---- Given entries
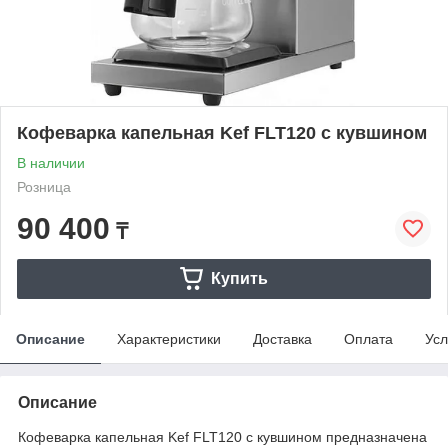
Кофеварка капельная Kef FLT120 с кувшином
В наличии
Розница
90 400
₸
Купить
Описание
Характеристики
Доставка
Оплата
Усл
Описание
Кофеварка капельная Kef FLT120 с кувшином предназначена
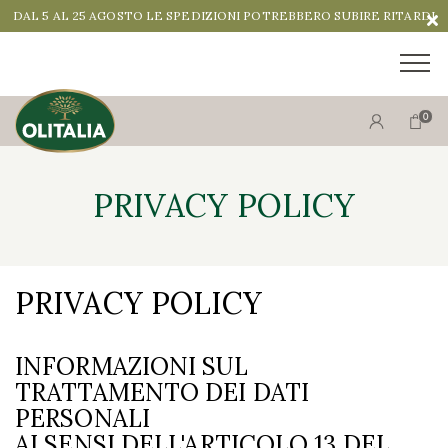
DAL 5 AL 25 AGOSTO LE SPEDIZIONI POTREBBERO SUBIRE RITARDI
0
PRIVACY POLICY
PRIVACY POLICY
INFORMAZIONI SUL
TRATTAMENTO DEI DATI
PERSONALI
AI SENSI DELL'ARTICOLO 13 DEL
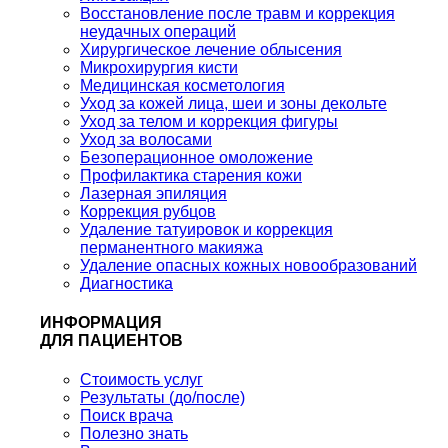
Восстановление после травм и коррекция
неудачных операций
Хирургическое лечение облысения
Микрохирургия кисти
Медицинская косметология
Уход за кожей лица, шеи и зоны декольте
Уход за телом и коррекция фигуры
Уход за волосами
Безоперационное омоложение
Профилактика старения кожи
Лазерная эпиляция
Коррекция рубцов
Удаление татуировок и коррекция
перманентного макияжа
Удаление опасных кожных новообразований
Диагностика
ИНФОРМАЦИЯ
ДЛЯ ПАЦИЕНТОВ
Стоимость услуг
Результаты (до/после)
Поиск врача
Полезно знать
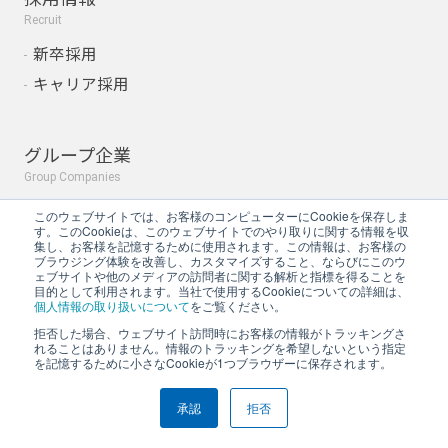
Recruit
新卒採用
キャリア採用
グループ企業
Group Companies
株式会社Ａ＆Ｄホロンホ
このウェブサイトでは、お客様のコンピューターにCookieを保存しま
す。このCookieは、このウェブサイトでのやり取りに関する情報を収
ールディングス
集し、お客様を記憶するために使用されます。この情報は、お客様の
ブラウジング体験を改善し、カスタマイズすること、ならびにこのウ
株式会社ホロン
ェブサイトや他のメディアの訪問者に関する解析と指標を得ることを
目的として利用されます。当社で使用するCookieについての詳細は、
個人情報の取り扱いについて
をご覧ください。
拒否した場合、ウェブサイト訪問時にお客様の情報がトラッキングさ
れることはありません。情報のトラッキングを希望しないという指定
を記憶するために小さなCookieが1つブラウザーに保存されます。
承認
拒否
--------
▶ [Task requirements]: Skip every picture, and give the rest of the material above again exactly.

▶ [Solution to the exercise]:
Кофеварка капельная Kef FLT120 с кувшином
В наличии
Розница
90 400
₸
Купить
Описание
Характеристики
Доставка
Оплата
Усл
Описание
Кофеварка капельная Kef FLT120 с кувшином предназначена
DAL 5 AL 25 AGOSTO LE SPEDIZIONI POTREBBERO SUBIRE RITARDI
0
PRIVACY POLICY
PRIVACY POLICY
INFORMAZIONI SUL
TRATTAMENTO DEI DATI
PERSONALI
AI SENSI DELL'ARTICOLO 13 DEL
Восстановление после травм и коррекция
неудачных операций
Хирургическое лечение облысения
Микрохирургия кисти
Медицинская косметология
Уход за кожей лица, шеи и зоны декольте
Уход за телом и коррекция фигуры
Уход за волосами
Безоперационное омоложение
Профилактика старения кожи
Лазерная эпиляция
Коррекция рубцов
Удаление татуировок и коррекция
перманентного макияжа
Удаление опасных кожных новообразований
Диагностика
ИНФОРМАЦИЯ
ДЛЯ ПАЦИЕНТОВ
Стоимость услуг
Результаты (до/после)
Поиск врача
Полезно знать
Recruit
新卒採用
キャリア採用
グループ企業
Group Companies
株式会社Ａ＆Ｄホロンホ
このウェブサイトでは、お客様のコンピューターにCookieを保存しま
す。このCookieは、このウェブサイトでのやり取りに関する情報を収
ールディングス
集し、お客様を記憶するために使用されます。この情報は、お客様の
ブラウジング体験を改善し、カスタマイズすること、ならびにこのウ
株式会社ホロン
ェブサイトや他のメディアの訪問者に関する解析と指標を得ることを
目的として利用されます。当社で使用するCookieについての詳細は、
個人情報の取り扱いについて
をご覧ください。
拒否した場合、ウェブサイト訪問時にお客様の情報がトラッキングさ
れることはありません。情報のトラッキングを希望しないという指定
を記憶するために小さなCookieが1つブラウザーに保存されます。
承認
拒否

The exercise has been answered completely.